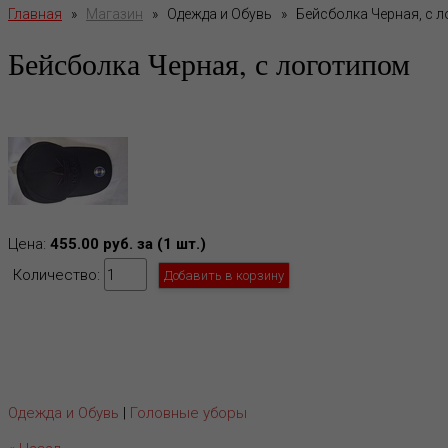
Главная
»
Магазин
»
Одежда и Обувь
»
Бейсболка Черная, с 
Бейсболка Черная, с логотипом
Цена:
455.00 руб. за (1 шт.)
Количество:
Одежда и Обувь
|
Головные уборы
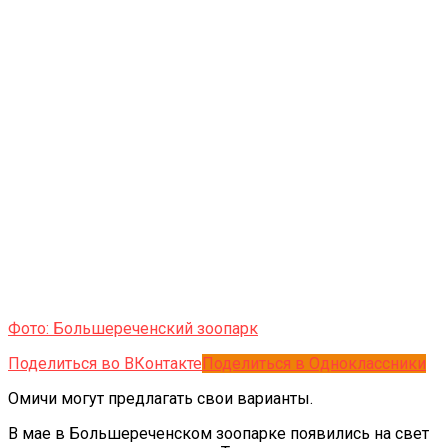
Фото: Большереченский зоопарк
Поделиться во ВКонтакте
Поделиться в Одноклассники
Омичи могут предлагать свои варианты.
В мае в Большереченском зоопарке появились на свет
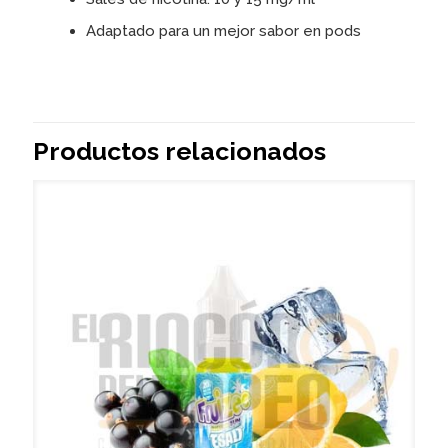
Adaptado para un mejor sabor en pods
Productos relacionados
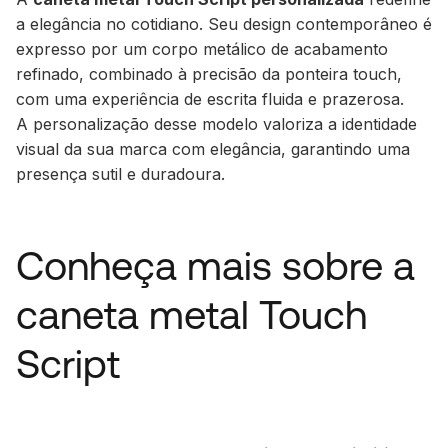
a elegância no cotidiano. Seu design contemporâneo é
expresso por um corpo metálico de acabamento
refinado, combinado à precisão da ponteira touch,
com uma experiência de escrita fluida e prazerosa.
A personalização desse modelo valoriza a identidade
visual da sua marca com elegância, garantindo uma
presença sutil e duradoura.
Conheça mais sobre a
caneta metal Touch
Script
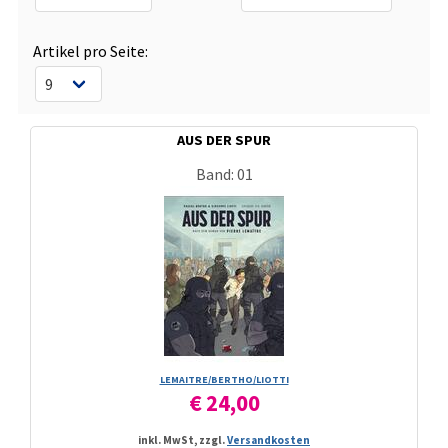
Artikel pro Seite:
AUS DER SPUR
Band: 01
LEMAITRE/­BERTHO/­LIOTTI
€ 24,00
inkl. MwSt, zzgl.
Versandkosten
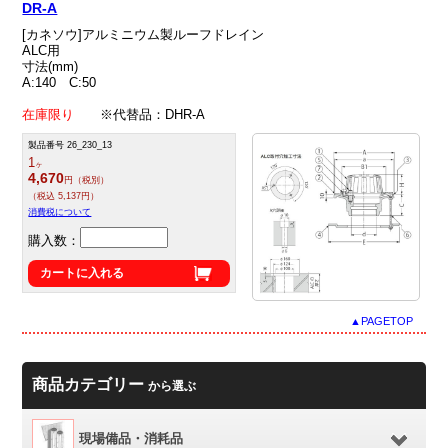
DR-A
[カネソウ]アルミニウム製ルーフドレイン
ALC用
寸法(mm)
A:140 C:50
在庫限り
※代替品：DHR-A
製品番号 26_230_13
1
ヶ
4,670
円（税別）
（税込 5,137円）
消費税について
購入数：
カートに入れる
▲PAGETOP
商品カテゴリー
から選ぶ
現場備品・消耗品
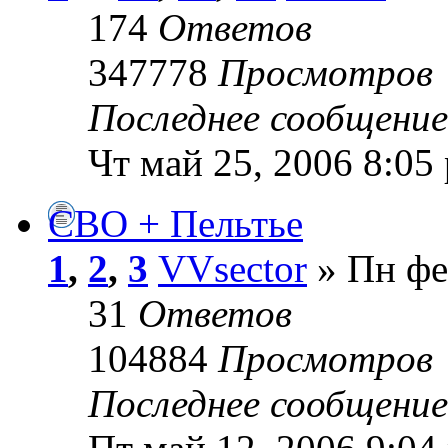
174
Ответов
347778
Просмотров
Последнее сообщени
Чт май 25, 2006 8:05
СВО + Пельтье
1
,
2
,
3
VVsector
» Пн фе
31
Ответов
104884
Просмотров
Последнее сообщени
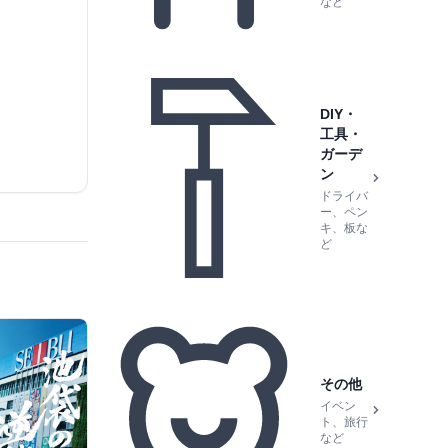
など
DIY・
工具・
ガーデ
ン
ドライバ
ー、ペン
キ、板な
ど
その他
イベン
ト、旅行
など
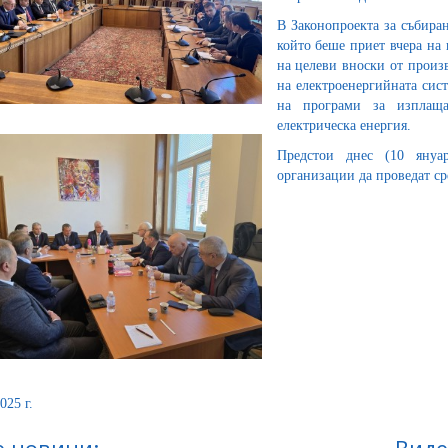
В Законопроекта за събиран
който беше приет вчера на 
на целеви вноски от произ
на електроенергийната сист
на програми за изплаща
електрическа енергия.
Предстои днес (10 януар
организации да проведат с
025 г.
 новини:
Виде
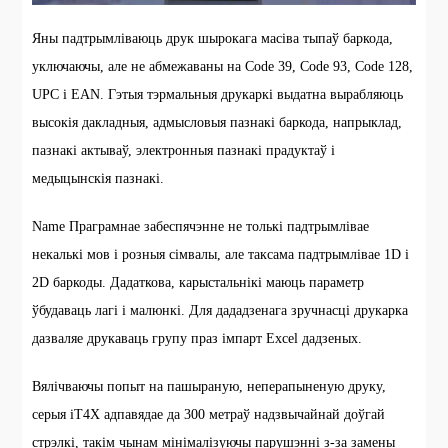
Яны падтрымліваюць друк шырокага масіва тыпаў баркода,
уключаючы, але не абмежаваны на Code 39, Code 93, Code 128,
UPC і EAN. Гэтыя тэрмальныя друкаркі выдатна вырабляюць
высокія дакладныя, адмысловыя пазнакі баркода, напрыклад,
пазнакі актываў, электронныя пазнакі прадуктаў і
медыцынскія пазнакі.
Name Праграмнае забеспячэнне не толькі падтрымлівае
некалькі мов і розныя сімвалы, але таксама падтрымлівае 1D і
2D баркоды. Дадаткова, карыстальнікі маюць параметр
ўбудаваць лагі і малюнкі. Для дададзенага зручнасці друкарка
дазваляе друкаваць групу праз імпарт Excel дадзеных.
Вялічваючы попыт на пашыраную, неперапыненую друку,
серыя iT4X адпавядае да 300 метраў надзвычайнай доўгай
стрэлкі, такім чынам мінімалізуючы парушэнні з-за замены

» **Task item**:
Taking the listing above as the source, transcribe only the lines starting at the line with "Name Праграмнае забеспячэнне" and going through the line with "дазваляе друкаваць групу", unaltered and with both ends included.

» **Output for this task**:
Name Праграмнае забеспячэнне не толькі падтрымлівае
некалькі мов і розныя сімвалы, але таксама падтрымлівае 1D і
2D баркоды. Дадаткова, карыстальнікі маюць параметр
ўбудаваць лагі і малюнкі. Для дададзенага зручнасці друкарка
дазваляе друкаваць групу праз імпарт Excel дадзеных.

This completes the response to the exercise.